So at the rally, in addition to being able to speak to most of the other principals, I had the honor of speaking to David Keene, president of the American Conservative Union. I always like chatting with conservatives like Mr. Keene, because they tell it like it is. As he said, he doesn't believe that there's any ill-will on the part of those in the administration who worked on post-9/11 counter-terrorism policies. On the contrary, he said, it's men and women who feel like they have a job to do, and whatever makes that job easier is the side they're going to take.
Though I think there are other ideological things going on here---most notably a push by certain conservative lawyers and academics to rejig the allocation of power among the three branches of government---I take his point. Notwithstanding that, I do believe, however, that the hardcore group of policy makers who masterminded the torture and detention policies at Guantanamo Bay and elsewhere, and who forced the Military Commissions scheme first through secret channels to a presidential military order and then, when that was invalidated by the Court, down Congress's throat were being other than diligent. That stuff smacks of wrath and malice.
That said, Mr. Keene made another point, one which I think renders motive sort of irrelevant in terms of who did what and why.
Conservatism is about limits, he said. It's about recognizing that this is a complex society we live in with manifold and competing interests and needs, some of which are inconsistent, and some of which are in tension. There's no question that liberty and security are in tension; that's as old as humanity, let alone the United States. And yet, are they mutually exclusive?
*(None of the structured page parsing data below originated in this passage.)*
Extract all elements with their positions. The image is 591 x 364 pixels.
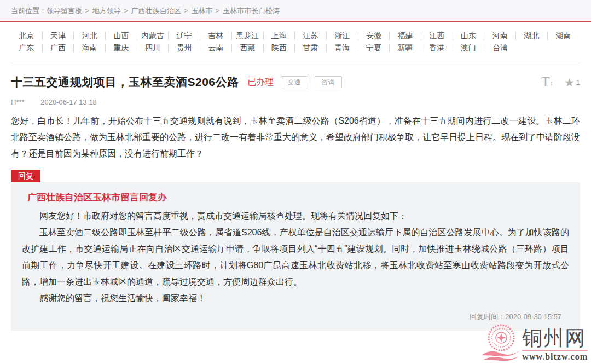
nav-item-province[interactable]: 广东 — [11, 44, 43, 52]
nav-item-province[interactable]: 内蒙古 — [137, 32, 169, 40]
reply-badge: 回复 — [11, 170, 40, 182]
post-title-row: 十三五交通规划项目，玉林至卖酒S206公路 已办理 交通咨询 T↕ ★ 1 — [11, 74, 580, 90]
province-nav: 北京天津河北山西内蒙古辽宁吉林黑龙江上海江苏浙江安徽福建江西山东河南湖北湖南 广… — [11, 22, 580, 63]
font-size-icon[interactable]: T↕ — [541, 75, 553, 90]
nav-item-province[interactable]: 河北 — [74, 32, 106, 40]
nav-item-province[interactable]: 湖南 — [548, 32, 580, 40]
breadcrumb-label: 当前位置： — [11, 7, 47, 15]
nav-item-province[interactable]: 西藏 — [232, 44, 264, 52]
reply-office-title: 广西壮族自治区玉林市留言回复办 — [27, 191, 569, 204]
category-tag: 咨询 — [315, 76, 342, 88]
reply-paragraph: 玉林至卖酒二级公路即玉林至桂平二级公路，属省道S206线，产权单位是自治区交通运… — [22, 224, 569, 290]
category-tag: 交通 — [281, 76, 308, 88]
breadcrumb-link[interactable]: 玉林市 — [191, 7, 223, 15]
reply-paragraph: 感谢您的留言，祝您生活愉快，阖家幸福！ — [22, 290, 569, 307]
reply-body: 网友您好！市政府对您的留言高度重视，责成市交通运输局核查处理。现将有关情况回复如… — [22, 208, 569, 307]
nav-item-province[interactable]: 湖北 — [516, 32, 548, 40]
nav-item-province[interactable]: 新疆 — [390, 44, 421, 52]
message-post: 十三五交通规划项目，玉林至卖酒S206公路 已办理 交通咨询 T↕ ★ 1 H*… — [11, 74, 580, 162]
nav-item-province[interactable]: 澳门 — [453, 44, 485, 52]
breadcrumb-link[interactable]: 地方领导 — [92, 7, 131, 15]
watermark-underline — [522, 350, 588, 351]
nav-item-province[interactable]: 上海 — [264, 32, 296, 40]
nav-item-province[interactable]: 江西 — [421, 32, 453, 40]
reply-paragraph: 网友您好！市政府对您的留言高度重视，责成市交通运输局核查处理。现将有关情况回复如… — [22, 208, 569, 224]
nav-item-province[interactable]: 山东 — [453, 32, 485, 40]
seal-logo-icon — [479, 323, 521, 363]
status-badge: 已办理 — [248, 77, 274, 88]
nav-item-province[interactable]: 重庆 — [106, 44, 137, 52]
breadcrumb-link[interactable]: 领导留言板 — [47, 7, 92, 15]
post-title: 十三五交通规划项目，玉林至卖酒S206公路 — [11, 74, 239, 90]
nav-item-province[interactable]: 北京 — [11, 32, 43, 40]
site-url: www.bltzw.com — [522, 352, 588, 362]
nav-item-province[interactable]: 辽宁 — [169, 32, 200, 40]
nav-item-province[interactable]: 广西 — [43, 44, 74, 52]
nav-item-province[interactable]: 甘肃 — [295, 44, 327, 52]
province-nav-row-2: 广东广西海南重庆四川贵州云南西藏陕西甘肃青海宁夏新疆香港澳门台湾 — [11, 44, 580, 52]
post-date: 2020-06-17 13:18 — [40, 98, 97, 106]
post-tools: T↕ ★ 1 — [541, 75, 580, 90]
site-watermark: 铜州网 www.bltzw.com — [479, 323, 588, 363]
nav-item-province[interactable]: 四川 — [137, 44, 169, 52]
site-name: 铜州网 — [522, 327, 588, 349]
post-author: H*** — [11, 98, 25, 106]
breadcrumb-links: 领导留言板地方领导广西壮族自治区玉林市玉林市市长白松涛 — [47, 7, 280, 15]
nav-item-province[interactable]: 山西 — [106, 32, 137, 40]
breadcrumb-link[interactable]: 广西壮族自治区 — [131, 7, 192, 15]
province-nav-row-1: 北京天津河北山西内蒙古辽宁吉林黑龙江上海江苏浙江安徽福建江西山东河南湖北湖南 — [11, 32, 580, 40]
nav-item-province[interactable]: 青海 — [327, 44, 358, 52]
post-meta: H*** 2020-06-17 13:18 — [11, 98, 580, 106]
nav-item-province[interactable]: 浙江 — [327, 32, 358, 40]
breadcrumb-link[interactable]: 玉林市市长白松涛 — [223, 7, 280, 15]
nav-item-province[interactable]: 天津 — [43, 32, 74, 40]
nav-item-province[interactable]: 安徽 — [358, 32, 390, 40]
nav-item-province[interactable]: 宁夏 — [358, 44, 390, 52]
nav-item-province[interactable]: 云南 — [200, 44, 232, 52]
font-size-glyph: T — [541, 74, 549, 89]
nav-item-province[interactable]: 福建 — [390, 32, 421, 40]
font-size-arrows: ↕ — [549, 79, 553, 87]
reply-time: 回复时间：2020-09-30 15:57 — [22, 312, 569, 322]
reply-section: 回复 广西壮族自治区玉林市留言回复办 网友您好！市政府对您的留言高度重视，责成市… — [11, 170, 580, 331]
post-tags: 交通咨询 — [274, 76, 342, 88]
favorite-count: 1 — [576, 78, 580, 86]
nav-item-province[interactable]: 吉林 — [200, 32, 232, 40]
breadcrumb: 当前位置：领导留言板地方领导广西壮族自治区玉林市玉林市市长白松涛 — [0, 0, 591, 22]
watermark-text: 铜州网 www.bltzw.com — [522, 327, 588, 363]
favorite-star-icon[interactable]: ★ — [564, 77, 575, 88]
post-body: 您好，白市长！几年前，开始公布十三五交通规则就有说到，玉林至卖酒二级公路（S20… — [11, 113, 580, 162]
nav-item-province[interactable]: 台湾 — [484, 44, 516, 52]
nav-item-province[interactable]: 香港 — [421, 44, 453, 52]
nav-item-province[interactable]: 陕西 — [264, 44, 296, 52]
reply-panel: 广西壮族自治区玉林市留言回复办 网友您好！市政府对您的留言高度重视，责成市交通运… — [11, 182, 580, 331]
nav-item-province[interactable]: 江苏 — [295, 32, 327, 40]
nav-item-province[interactable]: 海南 — [74, 44, 106, 52]
nav-item-province[interactable]: 黑龙江 — [232, 32, 264, 40]
nav-item-province[interactable]: 贵州 — [169, 44, 200, 52]
nav-item-province[interactable]: 河南 — [484, 32, 516, 40]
Perhaps, if one were to be completely honest, there are extreme situations where they might be such grave tension that one needs to err on the side of safety.
But, that's not now
. Indeed, our Constitution expressly provides for such contingencies. Congress can
suspend habeas corpus to meet emerging threats---but only during rebellion or invasions. During the constitutional debates, the framers changed the term "make" to "declare" when delineating Congress's authority to initiate military conflict. Why? To ensure the president the ability to respond to "sudden attacks." I mean, hell, the Third Amendment, which prohibited the forced quartering of soldiers in our homes foresaw armies marching across our countryside.
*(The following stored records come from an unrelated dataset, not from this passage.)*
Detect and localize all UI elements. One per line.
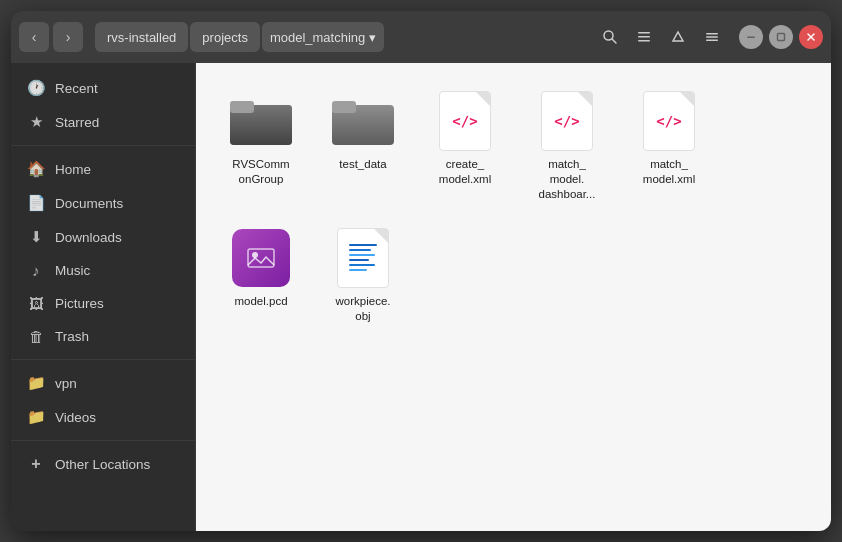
view-options-button[interactable]	[663, 22, 693, 52]
sidebar-label-trash: Trash	[55, 329, 89, 344]
breadcrumb-rvs-installed[interactable]: rvs-installed	[95, 22, 188, 52]
file-item-match-model-dashboard[interactable]: </> match_model.dashboar...	[522, 83, 612, 208]
svg-rect-18	[248, 249, 274, 267]
menu-button[interactable]	[697, 22, 727, 52]
svg-rect-6	[706, 33, 718, 35]
sidebar-label-starred: Starred	[55, 115, 99, 130]
file-item-rvs-common-group[interactable]: RVSCommonGroup	[216, 83, 306, 208]
file-area: RVSCommonGroup	[196, 63, 831, 531]
folder-icon-test-data	[331, 89, 395, 153]
svg-rect-3	[638, 36, 650, 38]
svg-rect-8	[706, 40, 718, 42]
vpn-folder-icon: 📁	[27, 374, 45, 392]
file-label-test-data: test_data	[339, 157, 386, 172]
xml-icon-match: </>	[637, 89, 701, 153]
sidebar-item-videos[interactable]: 📁 Videos	[11, 400, 195, 434]
sidebar-divider-2	[11, 359, 195, 360]
sidebar-item-downloads[interactable]: ⬇ Downloads	[11, 220, 195, 254]
sidebar-divider-1	[11, 145, 195, 146]
file-manager-window: ‹ › rvs-installed projects model_matchin…	[11, 11, 831, 531]
breadcrumb-model-matching[interactable]: model_matching ▾	[262, 22, 384, 52]
sidebar-divider-3	[11, 440, 195, 441]
sidebar-item-documents[interactable]: 📄 Documents	[11, 186, 195, 220]
file-item-test-data[interactable]: test_data	[318, 83, 408, 208]
svg-line-1	[612, 39, 616, 43]
sidebar-item-other-locations[interactable]: + Other Locations	[11, 447, 195, 481]
svg-rect-2	[638, 32, 650, 34]
svg-rect-10	[778, 34, 785, 41]
file-item-match-model-xml[interactable]: </> match_model.xml	[624, 83, 714, 208]
sidebar-label-music: Music	[55, 263, 90, 278]
file-label-create-model: create_model.xml	[439, 157, 491, 187]
minimize-button[interactable]	[739, 25, 763, 49]
sidebar-item-music[interactable]: ♪ Music	[11, 254, 195, 287]
chevron-down-icon: ▾	[369, 30, 376, 45]
view-options-icon	[671, 30, 685, 44]
sidebar-label-recent: Recent	[55, 81, 98, 96]
svg-rect-4	[638, 40, 650, 42]
add-location-icon: +	[27, 455, 45, 473]
xml-tag-dashboard: </>	[554, 113, 579, 129]
sidebar-label-videos: Videos	[55, 410, 96, 425]
sidebar-label-other-locations: Other Locations	[55, 457, 150, 472]
folder-svg-dark	[230, 95, 292, 147]
home-icon: 🏠	[27, 160, 45, 178]
sidebar-label-downloads: Downloads	[55, 230, 122, 245]
music-icon: ♪	[27, 262, 45, 279]
toolbar-actions	[595, 22, 727, 52]
sidebar-item-vpn[interactable]: 📁 vpn	[11, 366, 195, 400]
close-button[interactable]	[799, 25, 823, 49]
sidebar-item-trash[interactable]: 🗑 Trash	[11, 320, 195, 353]
image-icon	[246, 243, 276, 273]
sidebar-label-documents: Documents	[55, 196, 123, 211]
sidebar: 🕐 Recent ★ Starred 🏠 Home 📄 Documents ⬇ …	[11, 63, 196, 531]
sidebar-item-home[interactable]: 🏠 Home	[11, 152, 195, 186]
hamburger-icon	[704, 29, 720, 45]
svg-rect-7	[706, 36, 718, 38]
svg-marker-5	[673, 32, 683, 41]
folder-icon-rvs	[229, 89, 293, 153]
xml-icon-create: </>	[433, 89, 497, 153]
trash-icon: 🗑	[27, 328, 45, 345]
xml-icon-dashboard: </>	[535, 89, 599, 153]
window-controls	[739, 25, 823, 49]
maximize-icon	[776, 32, 786, 42]
list-view-button[interactable]	[629, 22, 659, 52]
xml-tag-match: </>	[656, 113, 681, 129]
pcd-icon	[229, 226, 293, 290]
file-item-workpiece-obj[interactable]: workpiece.obj	[318, 220, 408, 330]
breadcrumb-projects[interactable]: projects	[190, 22, 260, 52]
minimize-icon	[746, 32, 756, 42]
search-icon	[602, 29, 618, 45]
pictures-icon: 🖼	[27, 295, 45, 312]
search-button[interactable]	[595, 22, 625, 52]
sidebar-item-starred[interactable]: ★ Starred	[11, 105, 195, 139]
sidebar-item-recent[interactable]: 🕐 Recent	[11, 71, 195, 105]
downloads-icon: ⬇	[27, 228, 45, 246]
file-label-rvs: RVSCommonGroup	[232, 157, 289, 187]
close-icon	[806, 32, 816, 42]
forward-button[interactable]: ›	[53, 22, 83, 52]
sidebar-label-vpn: vpn	[55, 376, 77, 391]
svg-rect-15	[230, 101, 254, 113]
recent-icon: 🕐	[27, 79, 45, 97]
main-content: 🕐 Recent ★ Starred 🏠 Home 📄 Documents ⬇ …	[11, 63, 831, 531]
folder-svg-grey	[332, 95, 394, 147]
file-label-model-pcd: model.pcd	[234, 294, 287, 309]
file-label-workpiece-obj: workpiece.obj	[336, 294, 391, 324]
titlebar: ‹ › rvs-installed projects model_matchin…	[11, 11, 831, 63]
svg-rect-9	[747, 37, 755, 39]
file-item-model-pcd[interactable]: model.pcd	[216, 220, 306, 330]
xml-tag-create: </>	[452, 113, 477, 129]
file-label-match-model: match_model.xml	[643, 157, 695, 187]
starred-icon: ★	[27, 113, 45, 131]
list-icon	[636, 29, 652, 45]
sidebar-label-pictures: Pictures	[55, 296, 104, 311]
file-item-create-model-xml[interactable]: </> create_model.xml	[420, 83, 510, 208]
sidebar-label-home: Home	[55, 162, 91, 177]
documents-icon: 📄	[27, 194, 45, 212]
back-button[interactable]: ‹	[19, 22, 49, 52]
maximize-button[interactable]	[769, 25, 793, 49]
sidebar-item-pictures[interactable]: 🖼 Pictures	[11, 287, 195, 320]
file-label-match-dashboard: match_model.dashboar...	[539, 157, 596, 202]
The Constitution is a flexible document, and it is designed to allow us to meet threats to our security with necessary force and unified resolve. Yet, in its flexibility, it imposes essential limits, limits that this administration has overridden consistently and unapologetically. And that is truly where the Bush administration (and, the Washington Post tells us
, especially Vice President Dick Cheney) part company from traditional conservatism. You see, habeas corpus, Gitmo, torture, due process---these are about limited government. And what is conservatism about, if not limited government?